** Opening Dataset content block **

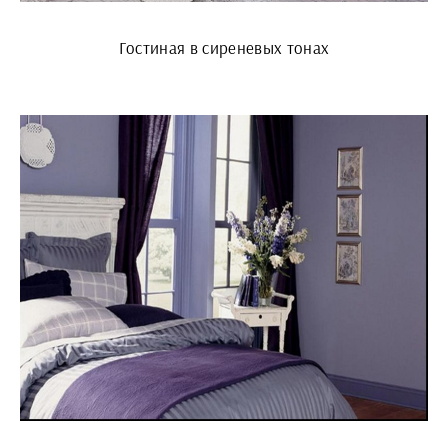
Гостиная в сиреневых тонах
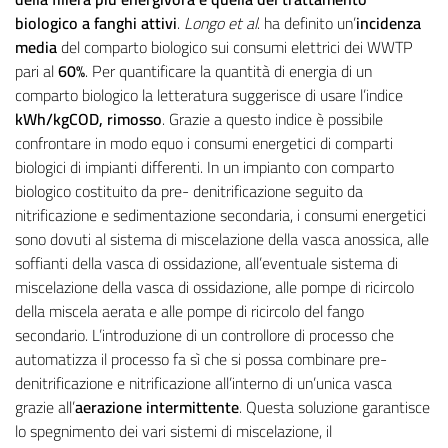
biologico a fanghi attivi
.
Longo et al
. ha definito un’
incidenza
media
del comparto biologico sui consumi elettrici dei WWTP
pari al
60%
. Per quantificare la quantità di energia di un
comparto biologico la letteratura suggerisce di usare l’indice
kWh/kgCOD, rimosso
. Grazie a questo indice è possibile
confrontare in modo equo i consumi energetici di comparti
biologici di impianti differenti. In un impianto con comparto
biologico costituito da pre- denitrificazione seguito da
nitrificazione e sedimentazione secondaria, i consumi energetici
sono dovuti al sistema di miscelazione della vasca anossica, alle
soffianti della vasca di ossidazione, all’eventuale sistema di
miscelazione della vasca di ossidazione, alle pompe di ricircolo
della miscela aerata e alle pompe di ricircolo del fango
secondario. L’introduzione di un controllore di processo che
automatizza il processo fa sì che si possa combinare pre-
denitrificazione e nitrificazione all’interno di un’unica vasca
grazie all’
aerazione intermittente
. Questa soluzione garantisce
lo spegnimento dei vari sistemi di miscelazione, il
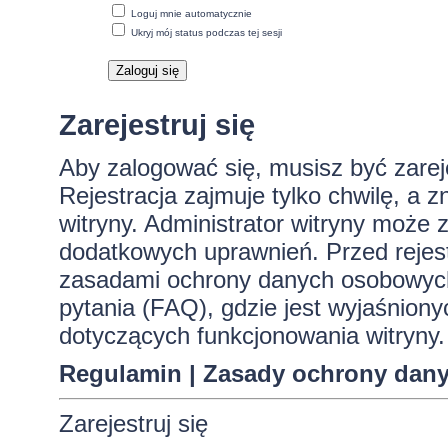
Loguj mnie automatycznie
Ukryj mój status podczas tej sesji
Zarejestruj się
Aby zalogować się, musisz być zare
Rejestracja zajmuje tylko chwilę, a 
witryny. Administrator witryny może
dodatkowych uprawnień. Przed rejes
zasadami ochrony danych osobowych
pytania (FAQ), gdzie jest wyjaśnio
dotyczących funkcjonowania witryny.
Regulamin
|
Zasady ochrony dan
Zarejestruj się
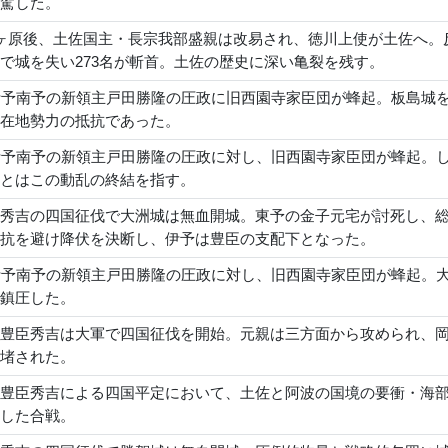
駕した。
ヶ原後、土佐国主・長宗我部盛親は改易され、徳川上使が土佐へ。
で城を失い273名が斬首。土佐の歴史に深い亀裂を残す。
伊予南予の新領主戸田勝隆の圧政に旧西園寺家臣団が蜂起。板島城
在地勢力の抵抗であった。
伊予南予の新領主戸田勝隆の圧政に対し、旧西園寺家臣団が蜂起。
とはこの動乱の終結を指す。
秀吉の四国征伐で大洲城は無血開城。東予の金子元宅が討死し、
抗を避け降伏を決断し、伊予は豊臣の支配下となった。
伊予南予の新領主戸田勝隆の圧政に対し、旧西園寺家臣団が蜂起。
鎮圧した。
豊臣秀吉は大軍で四国征伐を開始。元親は三方面から攻められ、
堵された。
豊臣秀吉による四国平定において、土佐と阿波の国境の要衝・海
した合戦。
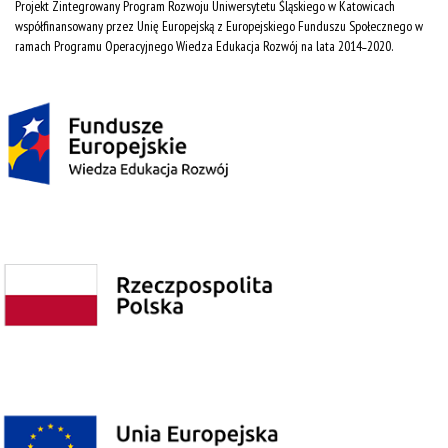
Projekt Zintegrowany Program Rozwoju Uniwersytetu Śląskiego w Katowicach
współfinansowany przez Unię Europejską z Europejskiego Funduszu Społecznego w
ramach Programu Operacyjnego Wiedza Edukacja Rozwój na lata 2014˗2020.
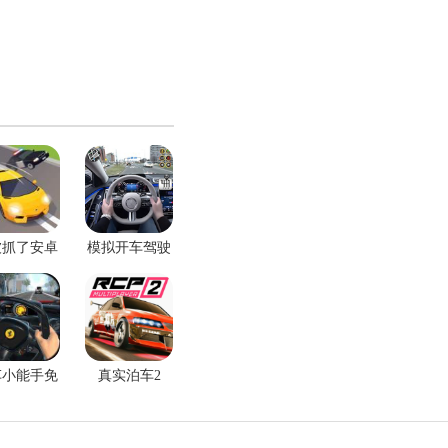
被抓了安卓
模拟开车驾驶
版
训练手游
车小能手免
真实泊车2
费版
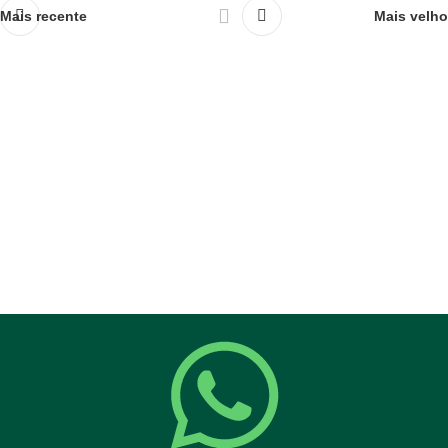
Mais recente
Mais velho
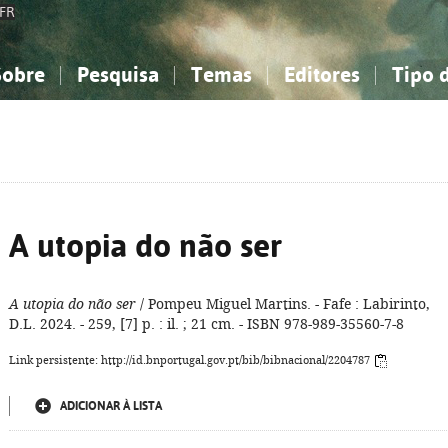
FR
Sobre
Pesquisa
Temas
Editores
Tipo 
obre a Bibliografia Nacional
imples
onhecimento, Informação...
onhecimento, Informação...
Combinada
A minha lista
Como utilizar
Filosofia, psicologia...
Filosofia, psicologia...
Perguntas frequente
iências sociais...
iências sociais...
Ciências exatas e naturais...
Ciências exatas e naturais...
rte, desporto...
rte, desporto...
Literatura, linguística...
Literatura, linguística...
A utopia do não ser
A utopia do não ser
/ Pompeu Miguel Martins. - Fafe : Labirinto,
D.L. 2024. - 259, [7] p. : il. ; 21 cm. - ISBN 978-989-35560-7-8
Link persistente: http://id.bnportugal.gov.pt/bib/bibnacional/2204787
ADICIONAR À LISTA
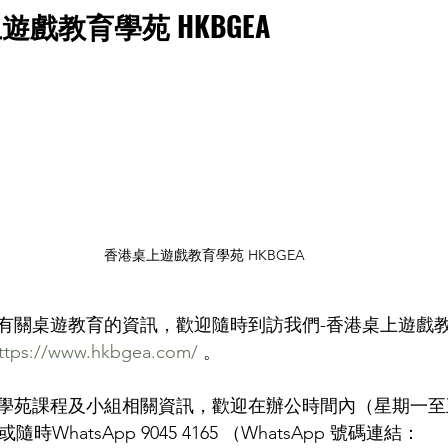
戲教育學苑 HKBGEA
香港桌上遊戲教育學苑 HKBGEA
有關桌遊教育的資訊，歡迎隨時到訪我們-香港桌上遊戲教
ttps://www.hkbgea.com/
 。
苑課程及小組相關資訊，歡迎在辦公時間內（星期一至五 10:
475或隨時WhatsApp 9045 4165 （WhatsApp 號碼連結： 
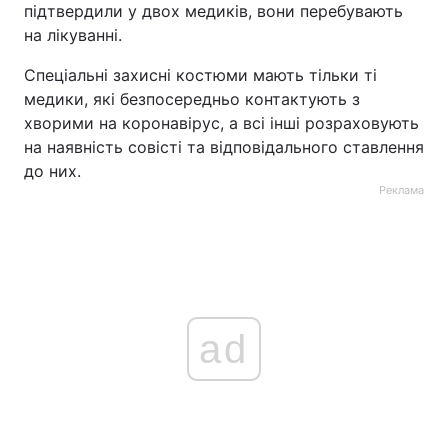
підтвердили у двох медиків, вони перебувають
на лікуванні.
Спеціальні захисні костюми мають тільки ті
медики, які безпосередньо контактують з
хворими на коронавірус, а всі інші розраховують
на наявність совісті та відповідального ставлення
до них.
Реклама
ad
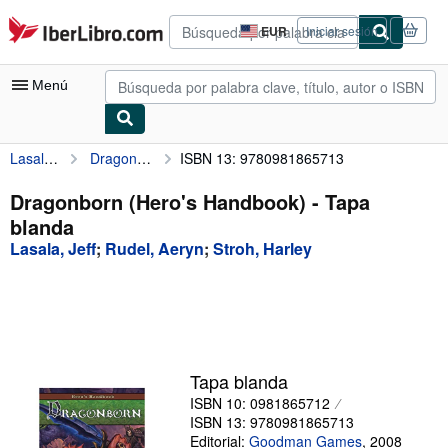
Pasar al contenido principal
IberLibro.com
EUR
Iniciar sesión
Preferencias
de
compra
Menú
del
sitio.
Lasala, Jeff
Dragonborn (Hero's Handbook)
ISBN 13: 9780981865713
Mi cuenta
Consultar mis pedidos
Dragonborn (Hero's Handbook) - Tapa
blanda
Búsqueda avanzada
Lasala, Jeff
;
Rudel, Aeryn
;
Stroh, Harley
Colecciones
Libros antiguos
Arte y coleccionismo
Vendedores
Tapa blanda
ISBN 10: 0981865712
Comenzar a vender
ISBN 13: 9780981865713
Ayuda
Editorial:
Goodman Games
,
2008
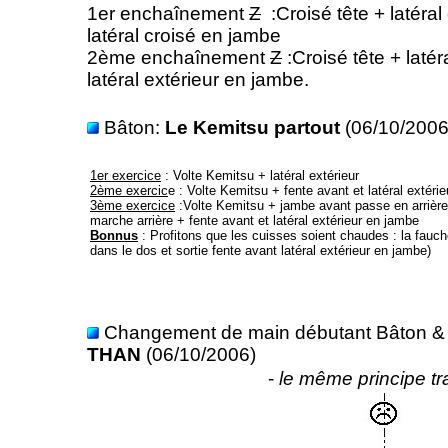
1er enchaînement
Z
:Croisé tête + latéral
latéral croisé en jambe
2ème enchaînement
Z
:Croisé tête + latér
latéral extérieur en jambe.
Bâton:
Le Kemitsu partout
(06/10/2006
1er exercice
: Volte Kemitsu + latéral extérieur
2ème exercic
e : Volte Kemitsu + fente avant et latéral extéri
3ème exercice
:Volte Kemitsu + jambe avant passe en arrière
marche arrière + fente avant et latéral extérieur en jambe
Bonnus
: Profitons que les cuisses soient chaudes : la fau
dans le dos et sortie fente avant latéral extérieur en jambe)
Changement de main débutant Bâton &
THAN
(06/10/2006)
-
le même principe tr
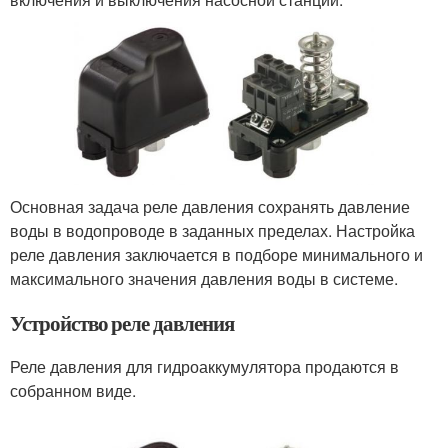
Основная задача реле давления сохранять давление
воды в водопроводе в заданных пределах. Настройка
реле давления заключается в подборе минимального и
максимального значения давления воды в системе.
Устройство реле давления
Реле давления для гидроаккумулятора продаются в
собранном виде.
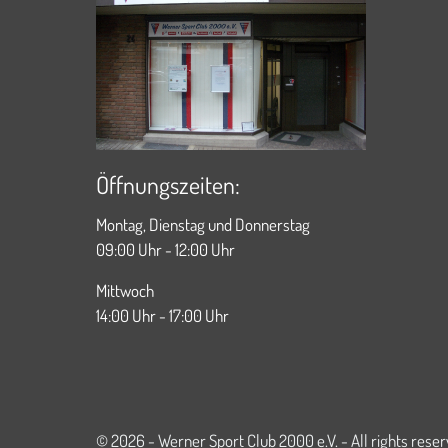
Öffnungszeiten:
Montag, Dienstag und Donnerstag
09:00 Uhr - 12:00 Uhr
Mittwoch
14:00 Uhr - 17:00 Uhr
© 2026 - Werner Sport Club 2000 e.V. - All rights rese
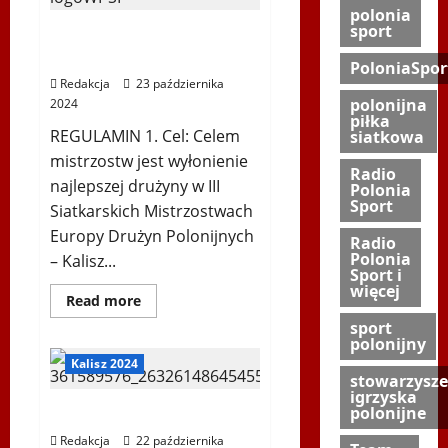
VOLLEY
polonia
sport
REGULAMIN „Polonia
Euro Volley” KALISZ 2024
PoloniaSpor
Redakcja
23 października
polonijna
2024
piłka
REGULAMIN 1. Cel: Celem
siatkowa
mistrzostw jest wyłonienie
Radio
najlepszej drużyny w III
Polonia
Sport
Siatkarskich Mistrzostwach
Europy Drużyn Polonijnych
Radio
Polonia
– Kalisz...
Sport i
więcej
Dowiedz
Read more
się
sport
więcej
o
polonijny
REGULAMIN
Kalisz 2024
„Polonia
stowarzysze
Euro
igrzyska
Volley”
KALISZ
polonijne
II Polonia Euro Volley
2024
Redakcja
22 października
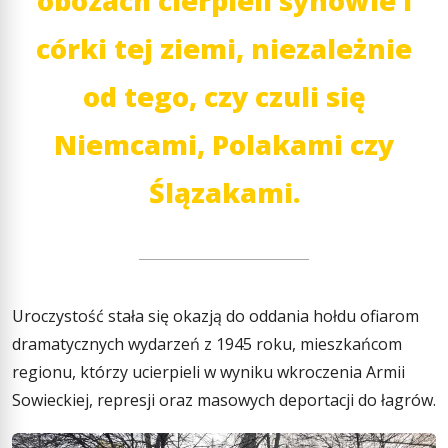
obozach cierpieli synowie i
córki tej ziemi, niezależnie
od tego, czy czuli się
Niemcami, Polakami czy
Ślązakami.
Uroczystość stała się okazją do oddania hołdu ofiarom
dramatycznych wydarzeń z 1945 roku, mieszkańcom
regionu, którzy ucierpieli w wyniku wkroczenia Armii
Sowieckiej, represji oraz masowych deportacji do łagrów.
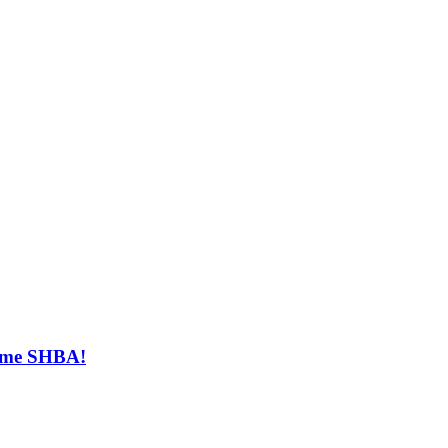
t me SHBA!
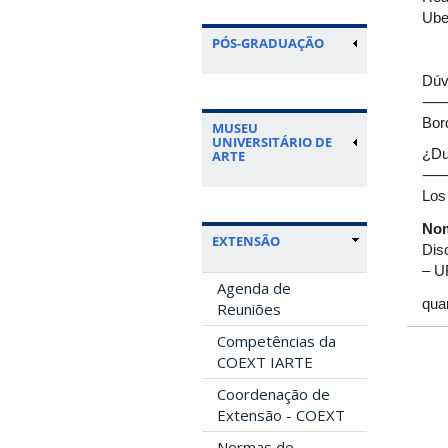
Ube
PÓS-GRADUAÇÃO
Dúv
Bor
MUSEU
UNIVERSITÁRIO DE
¿D
ARTE
Los
Nom
EXTENSÃO
Dis
– U
Agenda de
quar
Reuniões
Competências da
COEXT IARTE
Coordenação de
Extensão - COEXT
Normas de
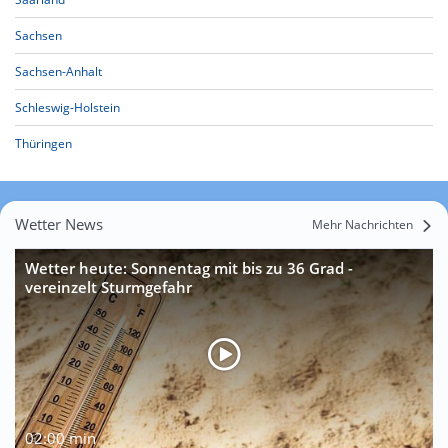
Sachsen
Sachsen-Anhalt
Schleswig-Holstein
Thüringen
Wetter News
Mehr Nachrichten
Wetter heute: Sonnentag mit bis zu 36 Grad -
vereinzelt Sturmgefahr
02:00 min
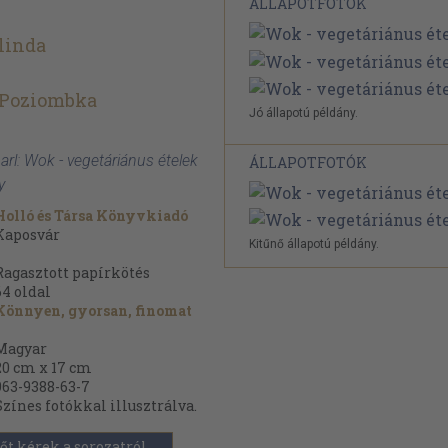
ÁLLAPOTFOTÓK
linda
 Poziombka
Jó állapotú példány.
arl: Wok - vegetáriánus ételek
ÁLLAPOTFOTÓK
y
Holló és Társa Könyvkiadó
Kaposvár
Kitűnő állapotú példány.
Ragasztott papírkötés
64
oldal
Könnyen, gyorsan, finomat
Magyar
20 cm x 17 cm
963-9388-63-7
Színes fotókkal illusztrálva.
őt kérek a sorozatról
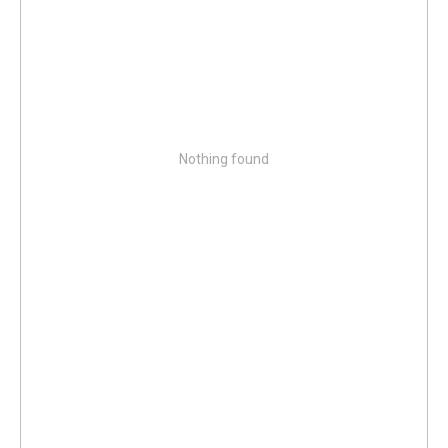
Nothing found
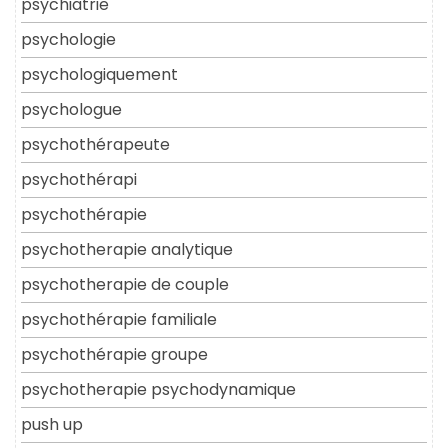
psychiatrie
psychologie
psychologiquement
psychologue
psychothérapeute
psychothérapi
psychothérapie
psychotherapie analytique
psychotherapie de couple
psychothérapie familiale
psychothérapie groupe
psychotherapie psychodynamique
push up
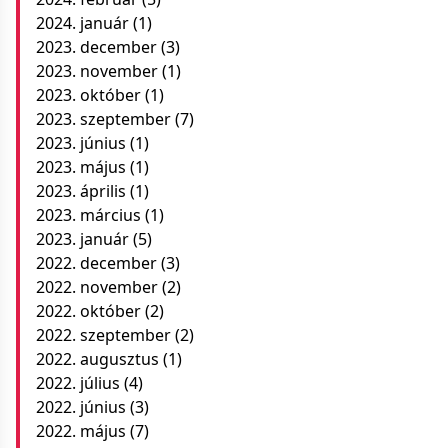
2024. január
(1)
2023. december
(3)
2023. november
(1)
2023. október
(1)
2023. szeptember
(7)
2023. június
(1)
2023. május
(1)
2023. április
(1)
2023. március
(1)
2023. január
(5)
2022. december
(3)
2022. november
(2)
2022. október
(2)
2022. szeptember
(2)
2022. augusztus
(1)
2022. július
(4)
2022. június
(3)
2022. május
(7)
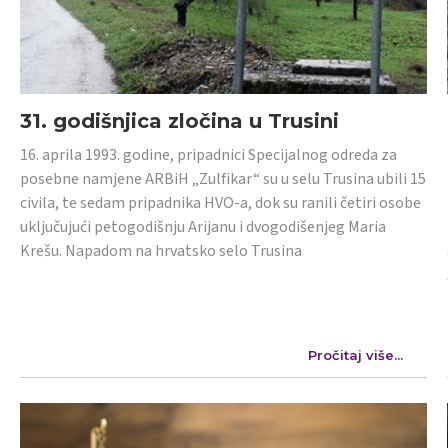
31. godišnjica zločina u Trusini
16. aprila 1993. godine, pripadnici Specijalnog odreda za
posebne namjene ARBiH „Zulfikar“ su u selu Trusina ubili 15
civila, te sedam pripadnika HVO-a, dok su ranili četiri osobe
uključujući petogodišnju Arijanu i dvogodišenjeg Maria
Krešu. Napadom na hrvatsko selo Trusina
Pročitaj više...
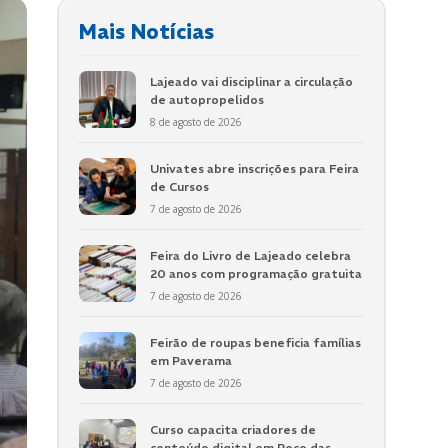
Mais Notícias
Lajeado vai disciplinar a circulação
de autopropelidos
8 de agosto de 2026
Univates abre inscrições para Feira
de Cursos
7 de agosto de 2026
Feira do Livro de Lajeado celebra
20 anos com programação gratuita
7 de agosto de 2026
Feirão de roupas beneficia famílias
em Paverama
7 de agosto de 2026
Curso capacita criadores de
conteúdo digital em Poço das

** Closing Dataset content block **

▸ Task instructions: The reply should hold only the lines from the first line of the records above through the line containing "biologico costituito da", copied exactly and without pictures.

▸ Answer section:
Гостиная в сиреневых тонах
biologico a fanghi attivi
.
Longo et al
. ha definito un’
incidenza
media
del comparto biologico sui consumi elettrici dei WWTP
pari al
60%
. Per quantificare la quantità di energia di un
comparto biologico la letteratura suggerisce di usare l’indice
kWh/kgCOD, rimosso
. Grazie a questo indice è possibile
confrontare in modo equo i consumi energetici di comparti
biologici di impianti differenti. In un impianto con comparto
biologico costituito da pre- denitrificazione seguito da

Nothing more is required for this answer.